Nicolas Sarkozy s'est prononcé pour une loi d'interdiction totale, dans tous les lieux publics en France, du port du voile intégral (la burqa) en dépit de recommandations contraires du Conseil d'Etat. Il a fait part de sa décision lors d'une discussion consacrée à ce sujet en conseil des ministres, après des semaines d'hésitation et de débats au sein de sa majorité.
Il rejoint ainsi le point de vue du président du groupe UMP à l'Assemblée nationale, Jean-François Copé, qui avait déposé une proposition de loi en ce sens mais il opte pour un projet de loi d'origine gouvernementale, qui sera présenté en conseil des ministres courant mai, pour examen par le Parlement "dans les plus brefs délais", a dit le porte-parole du gouvernement.
Le gouvernement consultera cependant les partis et les groupes politiques, ainsi que les "autorités morales et religieuses", avant de déposer son projet de loi au Parlement, a précisé le porte-parole lors du compte rendu du conseil.

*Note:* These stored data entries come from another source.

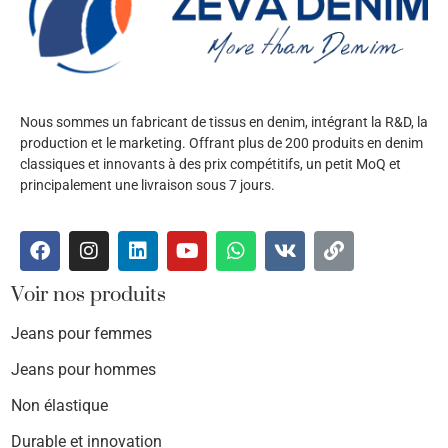
Nous sommes un fabricant de tissus en denim, intégrant la R&D, la
production et le marketing. Offrant plus de 200 produits en denim
classiques et innovants à des prix compétitifs, un petit MoQ et
principalement une livraison sous 7 jours.
Voir nos produits
Jeans pour femmes
Jeans pour hommes
Non élastique
Durable et innovation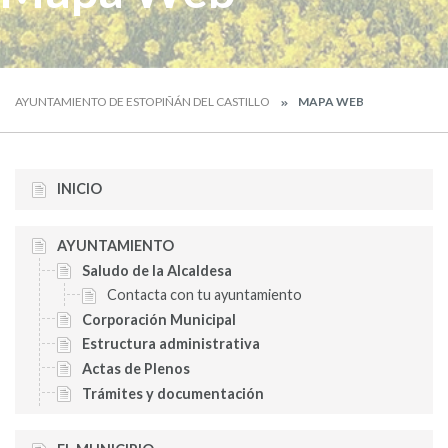
AYUNTAMIENTO DE ESTOPIÑÁN DEL CASTILLO
MAPA WEB
INICIO
AYUNTAMIENTO
Saludo de la Alcaldesa
Contacta con tu ayuntamiento
Corporación Municipal
Estructura administrativa
Actas de Plenos
Trámites y documentación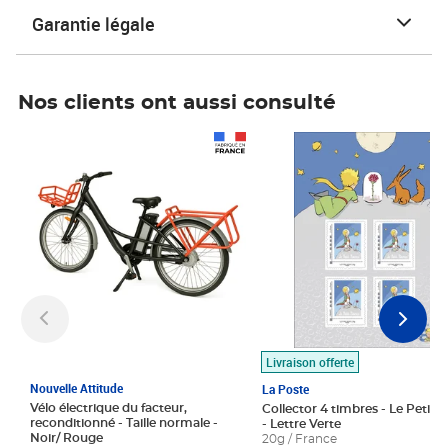
Garantie légale
Nos clients ont aussi consulté
Prix 1 490,00€
Prix 7,50€
Livraison offerte
Nouvelle Attitude
La Poste
Vélo électrique du facteur,
Collector 4 timbres - Le Petit P
reconditionné - Taille normale -
- Lettre Verte
Noir/ Rouge
20g / France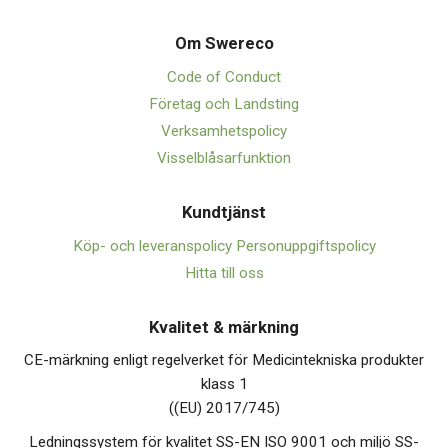
Om Swerec
o
Code of Conduct
Företag och Landsting
Verksamhetspolicy
Visselblåsarfunktion
Kundtjänst
Köp- och leveranspolicy
Personuppgiftspolicy
Hitta till oss
Kvalitet & märkning
CE-märkning enligt regelverket för Medicintekniska produkter
klass 1
((EU) 2017/745)
Ledningssystem för kvalitet SS-EN ISO 9001 och miljö SS-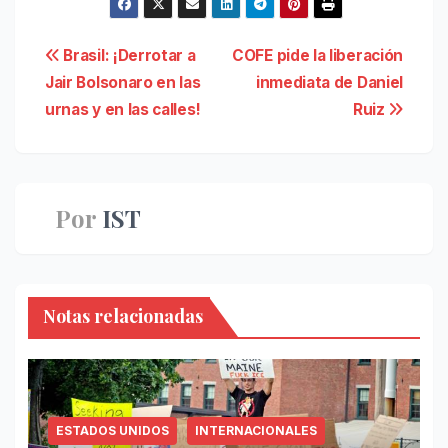
Navegación
Brasil: ¡Derrotar a
COFE pide la liberación
Jair Bolsonaro en las
inmediata de Daniel
de
urnas y en las calles!
Ruiz
entradas
Por
IST
Notas relacionadas
ESTADOS UNIDOS
INTERNACIONALES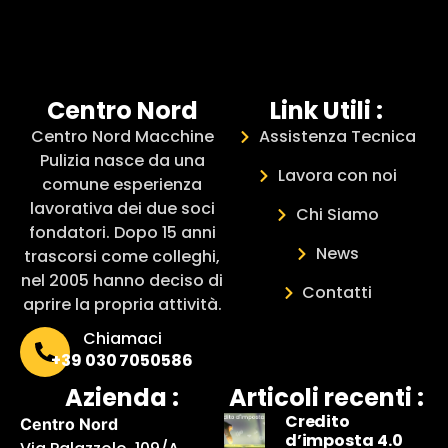
Centro Nord
Link Utili :
Centro Nord Macchine
Assistenza Tecnica
Pulizia nasce da una
Lavora con noi
comune esperienza
lavorativa dei due soci
Chi Siamo
fondatori. Dopo 15 anni
News
trascorsi come colleghi,
nel 2005 hanno deciso di
Contatti
aprire la propria attività.
Chiamaci
+39 030 7050586
Azienda :
Articoli recenti :
Credito
Centro Nord
d’imposta 4.0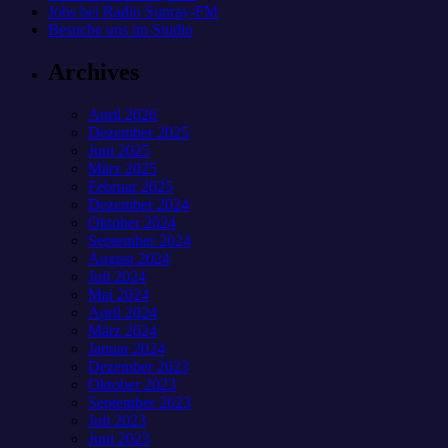
Jobs bei Radio Sunray-FM
Besuche uns im Studio
Archives
April 2026
Dezember 2025
Juni 2025
März 2025
Februar 2025
Dezember 2024
Oktober 2024
September 2024
August 2024
Juli 2024
Mai 2024
April 2024
März 2024
Januar 2024
Dezember 2023
Oktober 2023
September 2023
Juli 2023
Juni 2023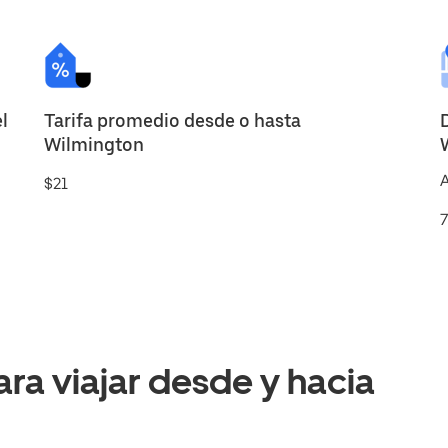
l
Tarifa promedio desde o hasta
Wilmington
A
$21
7
a viajar desde y hacia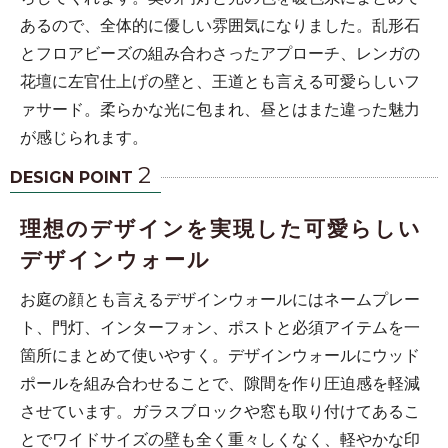
あるので、全体的に優しい雰囲気になりました。乱形石
とフロアビーズの組み合わさったアプローチ、レンガの
花壇に左官仕上げの壁と、王道とも言える可愛らしいフ
ァサード。柔らかな光に包まれ、昼とはまた違った魅力
が感じられます。
2
DESIGN POINT
理想のデザインを実現した可愛らしい
デザインウォール
お庭の顔とも言えるデザインウォールにはネームプレー
ト、門灯、インターフォン、ポストと必須アイテムを一
箇所にまとめて使いやすく。デザインウォールにウッド
ポールを組み合わせることで、隙間を作り圧迫感を軽減
させています。ガラスブロックや窓も取り付けてあるこ
とでワイドサイズの壁も全く重々しくなく、軽やかな印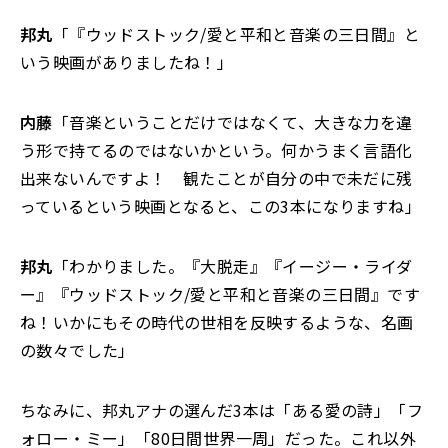
邦丸
「『ウッドストック/愛と平和と音楽の三日間』と
いう映画がありましたね！」
内藤
「音楽ということだけではなくて、大きな力を違
う形で持てるのではないかという。何かうまく言語化
出来ないんですよ！ 観たことが自分の中で未だに残
っているという映画となると、この3本になりますね」
邦丸
「わかりました。『大脱走』『イージー・ライダ
ー』『ウッドストック/愛と平和と音楽の三日間』です
ね！いかにもその時代の世相を反映するような、名画
の数々でした」
ちなみに、邦丸アナの選んだ3本は「ある愛の詩」「フ
ォロー・ミー」「80日間世界一周」だった。これ以外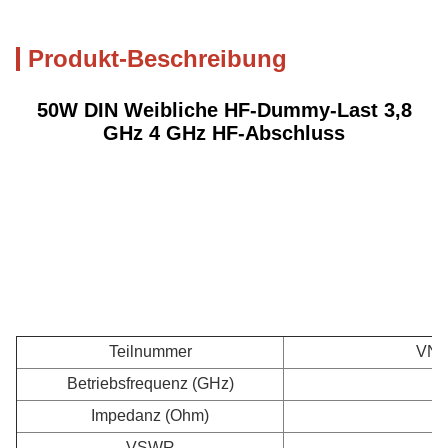
Produkt-Beschreibung
50W DIN Weibliche HF-Dummy-Last 3,8
GHz 4 GHz HF-Abschluss
Teilnummer
VN-
Betriebsfrequenz (GHz)
Impedanz (Ohm)
VSWR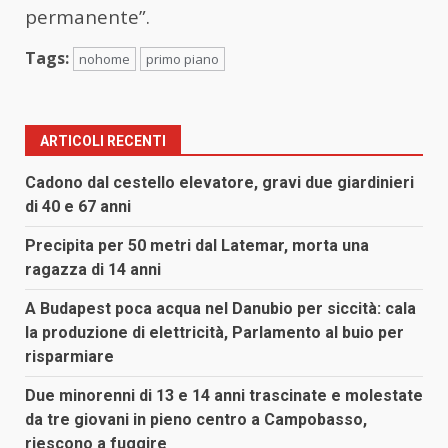
permanente”.
Tags:
nohome
primo piano
ARTICOLI RECENTI
Cadono dal cestello elevatore, gravi due giardinieri
di 40 e 67 anni
Precipita per 50 metri dal Latemar, morta una
ragazza di 14 anni
A Budapest poca acqua nel Danubio per siccità: cala
la produzione di elettricità, Parlamento al buio per
risparmiare
Due minorenni di 13 e 14 anni trascinate e molestate
da tre giovani in pieno centro a Campobasso,
riescono a fuggire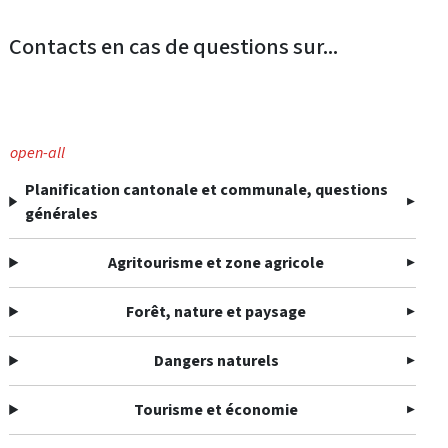
Contacts en cas de questions sur...
open-all
Planification cantonale et communale, questions
générales
Agritourisme et zone agricole
Forêt, nature et paysage
Dangers naturels
Tourisme et économie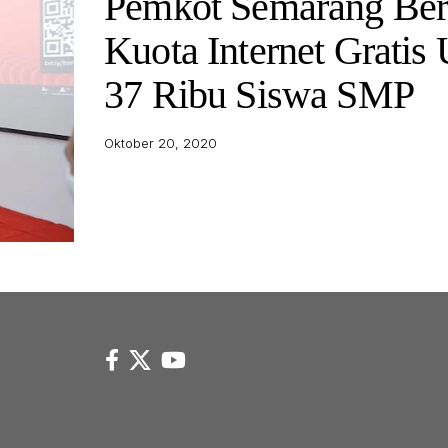
Pemkot Semarang Ber
Kuota Internet Gratis
37 Ribu Siswa SMP
Oktober 20, 2020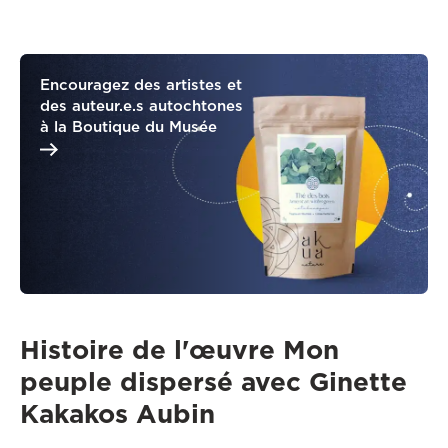
Encouragez des artistes et
des auteur.e.s autochtones
à la Boutique du Musée
Histoire de l'œuvre Mon
peuple dispersé avec Ginette
Kakakos Aubin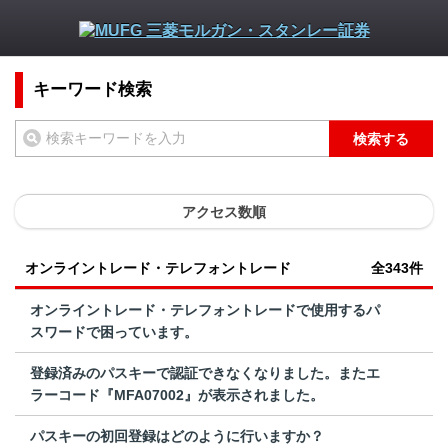
キーワード検索
検索する
アクセス数順
オンライントレード・テレフォントレード
全343件
オンライントレード・テレフォントレードで使用するパ
スワードで困っています。
登録済みのパスキーで認証できなくなりました。またエ
ラーコード『MFA07002』が表示されました。
パスキーの初回登録はどのように行いますか？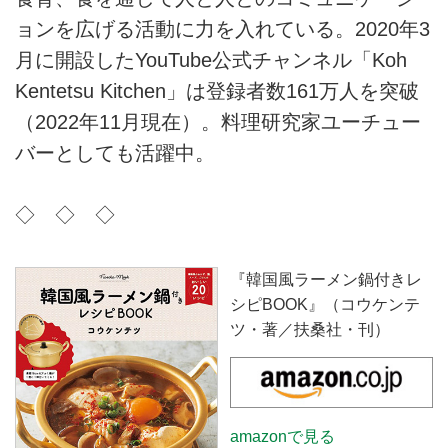
ョンを広げる活動に力を入れている。2020年3
月に開設したYouTube公式チャンネル「Koh
Kentetsu Kitchen」は登録者数161万人を突破
（2022年11月現在）。料理研究家ユーチュー
バーとしても活躍中。
◇ ◇ ◇
『韓国風ラーメン鍋付きレ
シピBOOK』（コウケンテ
ツ・著／扶桑社・刊）
amazonで見る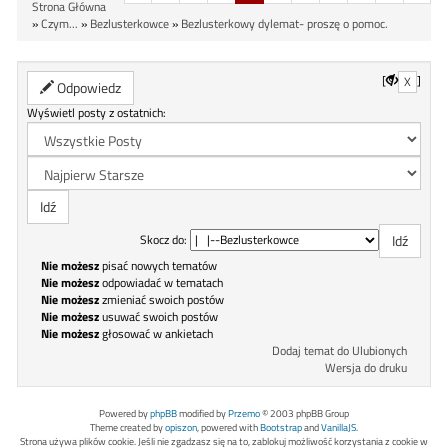
Strona Główna
»
Czym...
»
Bezlusterkowce
»
Bezlusterkowy dylemat- proszę o pomoc.
[
]
X
Odpowiedz
Wyświetl posty z ostatnich:
Skocz do:
Nie możesz
pisać nowych tematów
Nie możesz
odpowiadać w tematach
Nie możesz
zmieniać swoich postów
Nie możesz
usuwać swoich postów
Nie możesz
głosować w ankietach
Dodaj temat do Ulubionych
Wersja do druku
Powered by
phpBB
modified by
Przemo
© 2003 phpBB Group
Theme created by
opiszon
, powered with
Bootstrap
and
VanillaJS
.
Strona używa plików cookie. Jeśli nie zgadzasz się na to, zablokuj możliwość korzystania z cookie w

Le député communiste du Rhône André Gerin, président de la mission parlementaire qui s'est penchée pendant plusieurs mois sur le sujet, s'est réjoui de la décision de Nicolas Sarkozy, pourtant plutôt faite pour plaire à l'électorat de droite. "Ce qui est très important derrière cette interdiction, c'est le fait que nous allons protéger, libérer pas mal de femmes qui vivent la contrainte (...) et sanctionner de manière impitoyable les gourous intégristes qui sont derrière et qui pourrissent la vie des quartiers", a-t-il déclaré à RTL.